The study presents NP-VAE, a variational autoencoder tailored for large and complex molecular structures, including natural products, with explicit handling of chirality. NP-VAE constructs an interpretable chemical latent space that integrates structural and functional information, achieves superior reconstruction and robust generative performance across benchmarks, and enables latent-space exploration to generate novel molecules with desired properties. Applications demonstrated include interpolation between drugs, Bayesian optimization to enhance drug-likeness while controlling similarity, and docking-driven identification of EGFR inhibitor candidates with improved predicted binding. The framework supports comprehensive analysis of heterogeneous compound libraries and facilitates in silico selection of drug candidates. Future work includes validating synthesizability and bioactivity experimentally, refining property-conditioning and optimization strategies, and extending to additional targets and property types.
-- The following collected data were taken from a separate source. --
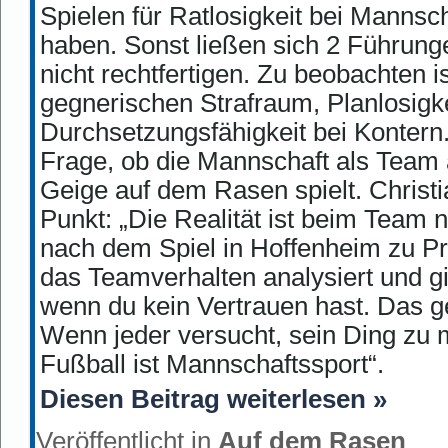
Spielen für Ratlosigkeit bei Mannsc
haben. Sonst ließen sich 2 Führun
nicht rechtfertigen. Zu beobachten is
gegnerischen Strafraum, Planlosigk
Durchsetzungsfähigkeit bei Kontern. A
Frage, ob die Mannschaft als Team a
Geige auf dem Rasen spielt. Christian
Punkt: „Die Realität ist beim Team
nach dem Spiel in Hoffenheim zu P
das Teamverhalten analysiert und g
wenn du kein Vertrauen hast. Das g
Wenn jeder versucht, sein Ding zu m
Fußball ist Mannschaftssport“.
Diesen Beitrag weiterlesen »
Veröffentlicht in
Auf dem Rasen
- Synthetic accessibility: High NP-likeness correlates with higher SAscore (more difficult synthesis). Many generated natural product-like structures may be challenging to synthesize. The proposed strategy to search for simpler, smaller, equally bioactive analogs near complex natural products in latent space requires further experimental validation. - Computational efficiency: Although faster per epoch than HierVAE, NP-VAE remains slower than non-VAE baselines due to sequential LSTM components, which can be a bottleneck for very large datasets. - Benchmark constraints: Some existing models could not be executed on the full large-molecule dataset, necessitating a restricted dataset for head-to-head comparisons; thus, cross-model comparisons are partly limited to smaller molecules. - Validation scope: Many findings rely on in silico metrics (e.g., QED, docking). Broader experimental validation beyond the EGFR assay for Yessotoxin is needed to confirm predicted activities and developability.